A ação do governo também tem custos...

Sim. No todo, há um desbalanceamento e, outro sinal de que nem tudo está bem, é a inflação que está aí. Uma parte da inflação se explica, aqui e no mundo, como consequência do choque que é a pandemia que trouxe uma mudança no padrão de consumo e a oferta não acompanha. Essa demanda mais vigorosa puxa a inflação em todos os lugares. Estamos vendo no Brasil preços no atacado e alta superior a 40%. Uma parte as empresas aguentam e não repassam ao consumidor porque o desemprego está alto, mas uma parte não consegue absorver o aumento de custos.
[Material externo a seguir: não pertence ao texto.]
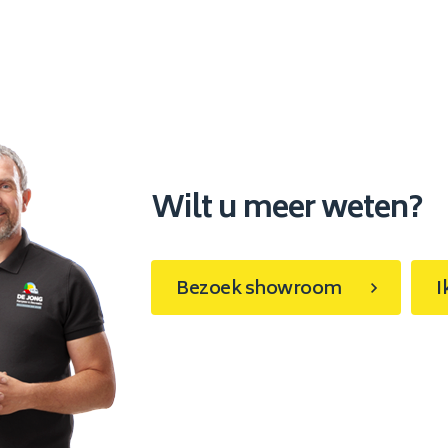
Wilt u meer weten?
Bezoek showroom
I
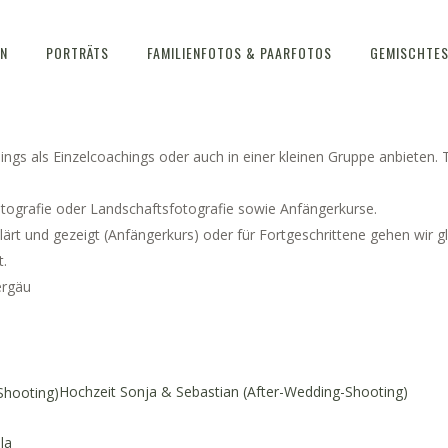
OACHINGS
EN
PORTRÄTS
FAMILIENFOTOS & PAARFOTOS
GEMISCHTE
gs als Einzelcoachings oder auch in einer kleinen Gruppe anbieten. T
otografie oder Landschaftsfotografie sowie Anfängerkurse.
rt und gezeigt (Anfängerkurs) oder für Fortgeschrittene gehen wir gle
t.
ergäu
Hochzeit Sonja & Sebastian (After-Wedding-Shooting)
la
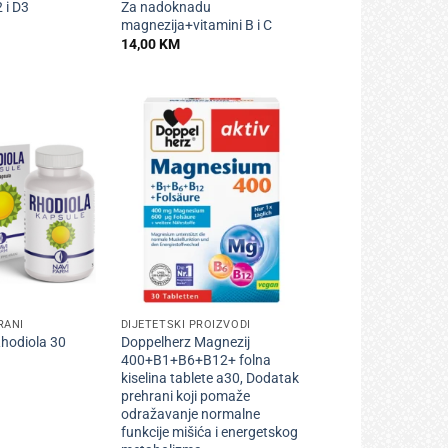
 i D3
Za nadoknadu
magnezija+vitamini B i C
14,00
KM
+
RANI
DIJETETSKI PROIZVODI
hodiola 30
Doppelherz Magnezij
400+B1+B6+B12+ folna
kiselina tablete a30, Dodatak
prehrani koji pomaže
odražavanje normalne
funkcije mišića i energetskog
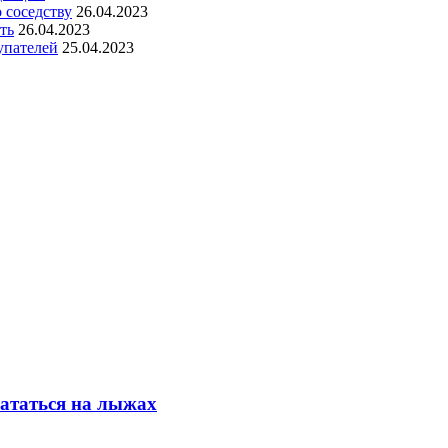
 соседству
26.04.2023
ть
26.04.2023
упателей
25.04.2023
кататься на лыжах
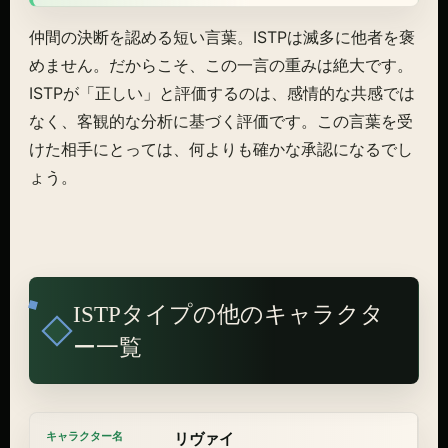
仲間の決断を認める短い言葉。ISTPは滅多に他者を褒
めません。だからこそ、この一言の重みは絶大です。
ISTPが「正しい」と評価するのは、感情的な共感では
なく、客観的な分析に基づく評価です。この言葉を受
けた相手にとっては、何よりも確かな承認になるでし
ょう。
ISTPタイプの他のキャラクタ
ー一覧
リヴァイ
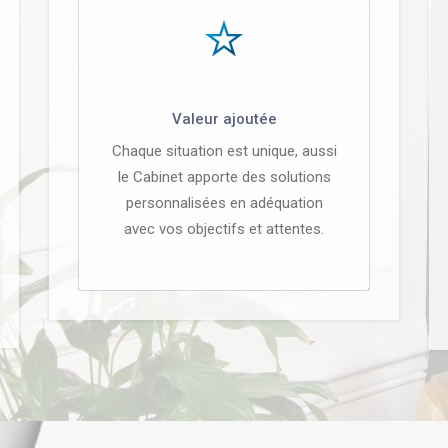
Valeur ajoutée
Chaque situation est unique, aussi
le Cabinet apporte des solutions
personnalisées en adéquation
avec vos objectifs et attentes.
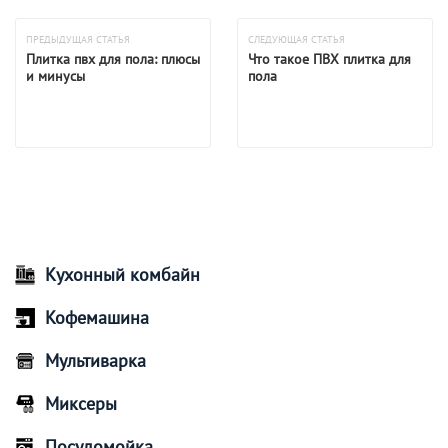
ПРЕДЫДУЩАЯ СТАТЬЯ
СЛЕДУЮЩАЯ СТАТЬЯ
Плитка пвх для пола: плюсы
Что такое ПВХ плитка для
и минусы
пола
Кухонный комбайн
Кофемашина
Мультиварка
Миксеры
Посудомойка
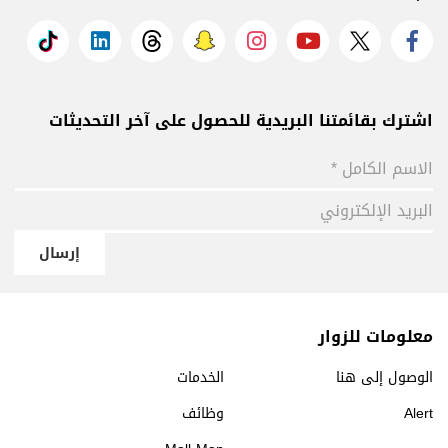
اشترك بقائمتنا البريدية للحصول على آخر التحديثات
إرسال
معلومات للزوار
الوصول إلى هنا
الخدمات
Alert
وظائف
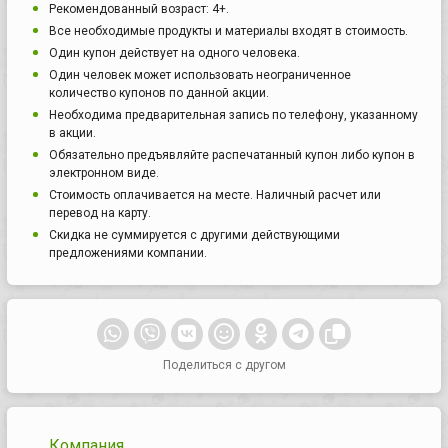
Рекомендованный возраст: 4+.
Все необходимые продукты и материалы входят в стоимость.
Один купон действует на одного человека.
Один человек может использовать неограниченное
количество купонов по данной акции.
Необходима предварительная запись по телефону, указанному
в акции.
Обязательно предъявляйте распечатанный купон либо купон в
электронном виде.
Стоимость оплачивается на месте. Наличный расчет или
перевод на карту.
Скидка не суммируется с другими действующими
предложениями компании.
Поделиться с другом
Компания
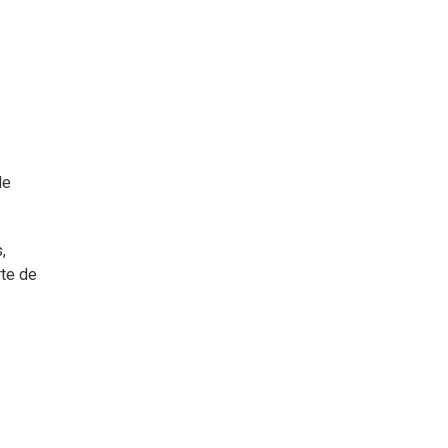
de
,
rte de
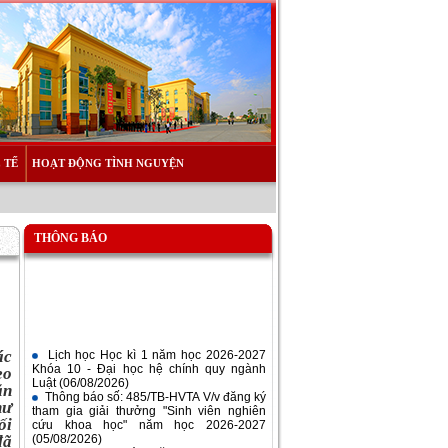
 TẾ
HOẠT ĐỘNG TÌNH NGUYỆN
THÔNG BÁO
Lịch học Học kì 1 năm học 2026-2027
Khóa 10 - Đại học hệ chính quy ngành
ác
Luật
(06/08/2026)
eo
Thông báo số: 485/TB-HVTA V/v đăng ký
ăn
tham gia giải thưởng "Sinh viên nghiên
hư
cứu khoa học" năm học 2026-2027
ối
(05/08/2026)
Lịch học Học kì 1 năm học 2026-2027
đã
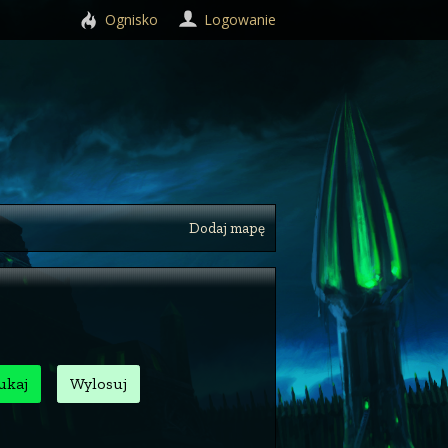
Ognisko
Logowanie
Dodaj mapę
ukaj
Wylosuj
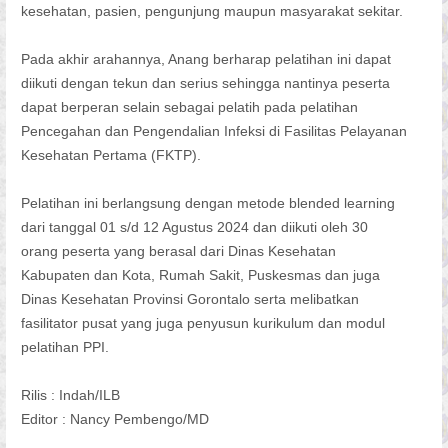
kesehatan, pasien, pengunjung maupun masyarakat sekitar.
Pada akhir arahannya, Anang berharap pelatihan ini dapat
diikuti dengan tekun dan serius sehingga nantinya peserta
dapat berperan selain sebagai pelatih pada pelatihan
Pencegahan dan Pengendalian Infeksi di Fasilitas Pelayanan
Kesehatan Pertama (FKTP).
Pelatihan ini berlangsung dengan metode blended learning
dari tanggal 01 s/d 12 Agustus 2024 dan diikuti oleh 30
orang peserta yang berasal dari Dinas Kesehatan
Kabupaten dan Kota, Rumah Sakit, Puskesmas dan juga
Dinas Kesehatan Provinsi Gorontalo serta melibatkan
fasilitator pusat yang juga penyusun kurikulum dan modul
pelatihan PPI.
Rilis : Indah/ILB
Editor : Nancy Pembengo/MD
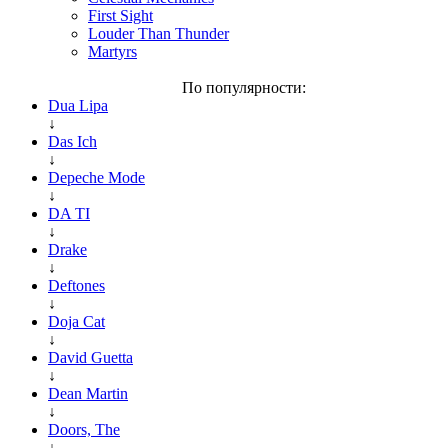
First Sight
Louder Than Thunder
Martyrs
По популярности:
Dua Lipa
↓
Das Ich
↓
Depeche Mode
↓
DA TI
↓
Drake
↓
Deftones
↓
Doja Cat
↓
David Guetta
↓
Dean Martin
↓
Doors, The
↓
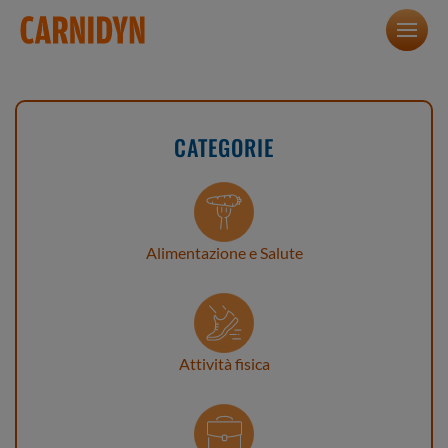
CATEGORIE
Alimentazione e Salute
Attività fisica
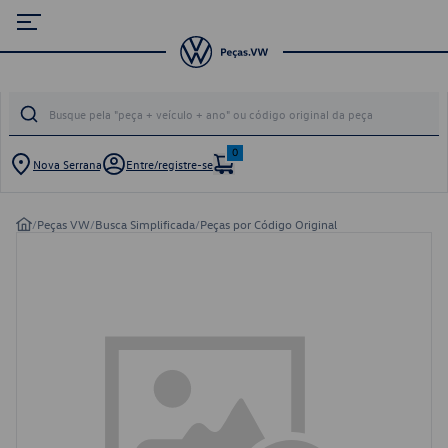
0
Nova Serrana
Entre/registre-se
/
Peças VW
/
Busca Simplificada
/
Peças por Código Original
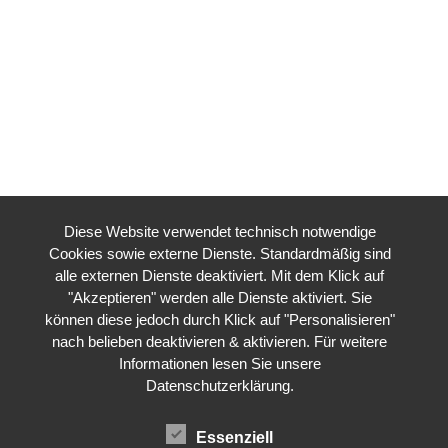
Diese Website verwendet technisch notwendige
Cookies sowie externe Dienste. Standardmäßig sind
alle externen Dienste deaktiviert. Mit dem Klick auf
"Akzeptieren" werden alle Dienste aktiviert. Sie
können diese jedoch durch Klick auf "Personalisieren"
nach belieben deaktivieren & aktivieren. Für weitere
Informationen lesen Sie unsere
Datenschutzerklärung
.
Essenziell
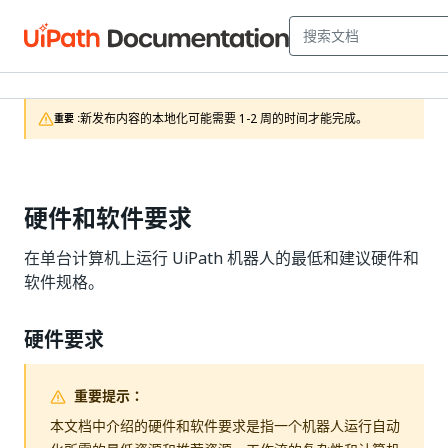
新发布内容的本地化可能需要 1-2 周的时间才能完成。
重要 :
硬件和软件要求
在单台计算机上运行 UiPath 机器人的最低和建议硬件和
软件规格。
硬件要求
重要提示：
本文档中介绍的硬件和软件要求是指一个机器人运行自动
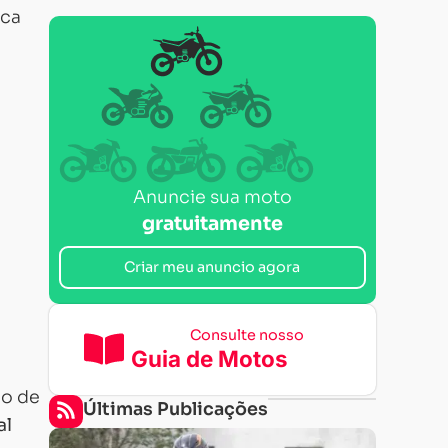
rca
Anuncie sua moto
gratuitamente
Criar meu anuncio agora
Consulte nosso
Guia de Motos
do de
Últimas Publicações
al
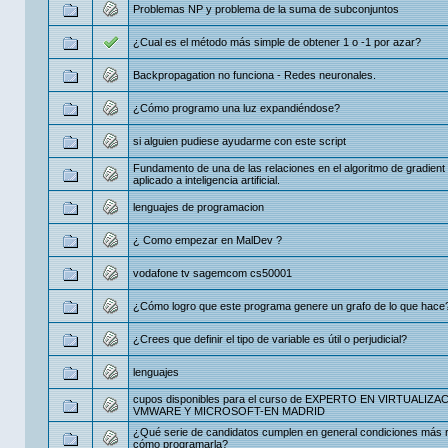
Problemas NP y problema de la suma de subconjuntos
¿Cual es el método más simple de obtener 1 o -1 por azar?
Backpropagation no funciona - Redes neuronales.
¿Cómo programo una luz expandiéndose?
si alguien pudiese ayudarme con este script
Fundamento de una de las relaciones en el algoritmo de gradient
aplicado a inteligencia artificial.
lenguajes de programacion
¿ Como empezar en MalDev ?
vodafone tv sagemcom cs50001
¿Cómo logro que este programa genere un grafo de lo que hace
¿Crees que definir el tipo de variable es útil o perjudicial?
lenguajes
cupos disponibles para el curso de EXPERTO EN VIRTUALIZ
VMWARE Y MICROSOFT-EN MADRID
¿Qué serie de candidatos cumplen en general condiciones más r
cómo programarla?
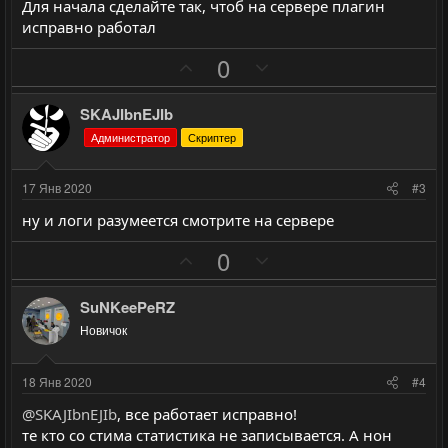
Для начала сделайте так, чтоб на сервере плагин
исправно работал
П
Н
0
о
е
з
г
SKAJIbnEJIb
и
а
Администратор
Скриптер
т
т
и
и
17 Янв 2020
#3
в
в
ну и логи разумеется смотрите на сервере
н
н
ы
ы
П
Н
0
й
й
о
е
г
г
з
г
SuNKeePeRZ
о
о
и
а
Новичок
л
л
т
т
о
о
и
и
18 Янв 2020
#4
с
с
в
в
@SKAJIbnEJIb
, все работает исправно!
н
н
те кто со стима статистика не записывается. А нон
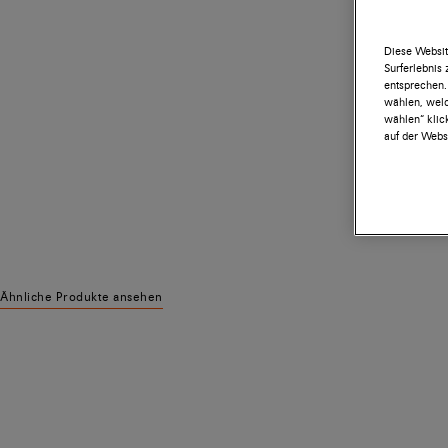
Diese Websit
Surferlebnis
entsprechen.
wählen, welc
wählen“ klic
auf der Websi
Ähnliche Produkte ansehen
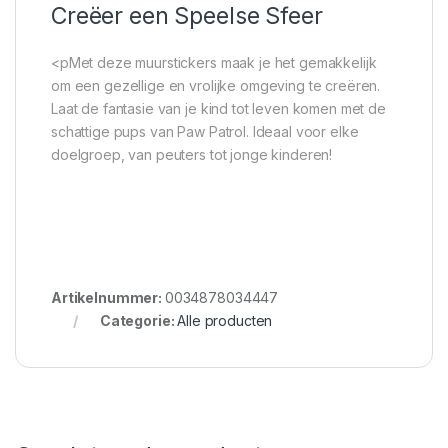
Creëer een Speelse Sfeer
<pMet deze muurstickers maak je het gemakkelijk
om een gezellige en vrolijke omgeving te creëren.
Laat de fantasie van je kind tot leven komen met de
schattige pups van Paw Patrol. Ideaal voor elke
doelgroep, van peuters tot jonge kinderen!
Artikelnummer:
0034878034447
Categorie:
Alle producten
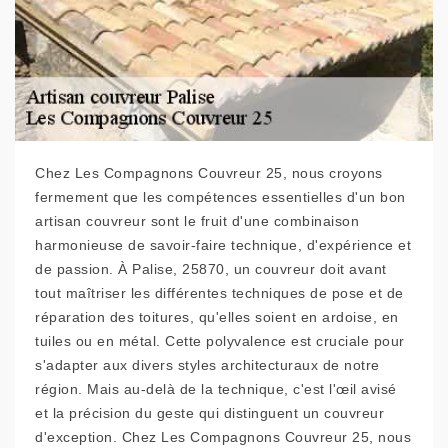
Chez Les Compagnons Couvreur 25, nous croyons
fermement que les compétences essentielles d'un bon
artisan couvreur sont le fruit d'une combinaison
harmonieuse de savoir-faire technique, d'expérience et
de passion. À Palise, 25870, un couvreur doit avant
tout maîtriser les différentes techniques de pose et de
réparation des toitures, qu'elles soient en ardoise, en
tuiles ou en métal. Cette polyvalence est cruciale pour
s'adapter aux divers styles architecturaux de notre
région. Mais au-delà de la technique, c'est l'œil avisé
et la précision du geste qui distinguent un couvreur
d'exception. Chez Les Compagnons Couvreur 25, nous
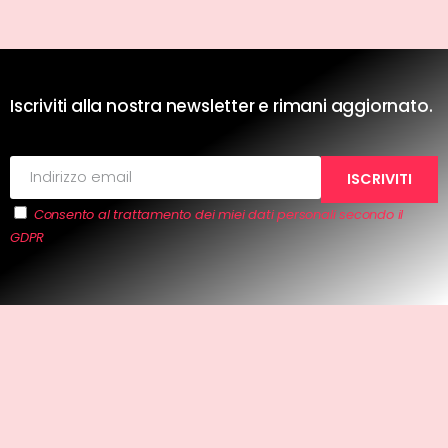
Iscriviti alla nostra newsletter e rimani aggiornato.
Consento al trattamento dei miei dati personali secondo il
GDPR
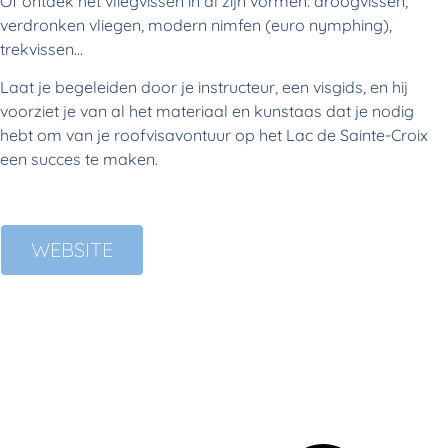
Of ontdek het vliegvissen in al zijn vormen: droogvissen,
verdronken vliegen, modern nimfen (euro nymphing),
trekvissen…
Laat je begeleiden door je instructeur, een visgids, en hij
voorziet je van al het materiaal en kunstaas dat je nodig
hebt om van je roofvisavontuur op het Lac de Sainte-Croix
een succes te maken.
WEBSITE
O que esperar da inflação?

A inflação deste ano é bem salgada e deve ficar entre 5,5% e 6%. Temos preços de itens administrados e de alimentos muito elevados. O câmbio aprecia, mas pouco. O câmbio segue ainda muito depreciado. E a alta das commodities se torna muito inflacionária. Uma questão que se coloca é: quando normalizar a demanda por bens e alimentos, a inflação no mundo vai acomodar? E no Brasil? Precisamos lembrar que temos uma meta de inflação cadente e o Brasil nunca teve crescimento consistente com inflação na meta e taxa reais de juros baixas.

Apesar da melhora da economia, temos muitos desafios?

Temos sim. A economia está melhor, mas não veio de graça e não está 100% melhor e também dependemos do comportamento de outros países, como os EUA. Teremos crescimento forte e inflação? O juro lá fora exige atenção porque o Brasil depende de fluxo externo de capital. Teremos eleição presidencial, as grandes reformas como a tributária e a administrativa, não evoluem como deveriam. Temos, sim, avanços. Um deles é a redução do juro estrutural. Contudo, mesmo com a nossa perspectiva de que o PIB estará mais próximo de 4% ou até um pouco mais, teremos desemprego elevado, uma questão distributiva complicada a equacionar e uma inflação pesada. Se voltarmos ao “velho normal”, a expansão do PIB voltará a ser baixa. Para 2022, nossa projeção é de 2% ou menos.

A expansão do PIB cairá à metade?

No ano que vem a política monetária não será estimulativa, Selic acima de 6% ao ano, e crédito mais caro. O teto de gastos terá uma folga porque é corrigido pela inflação calculada até o meio do ano – e a variação será alta. Some-se a isso o cenário econômico-financeiro internacional, onde o aumento do juro poderá ser antecipado, e as tentações de anos eleitorais. O governo pode se inclinar a decisões mais populistas e temos pouco espaço para isso.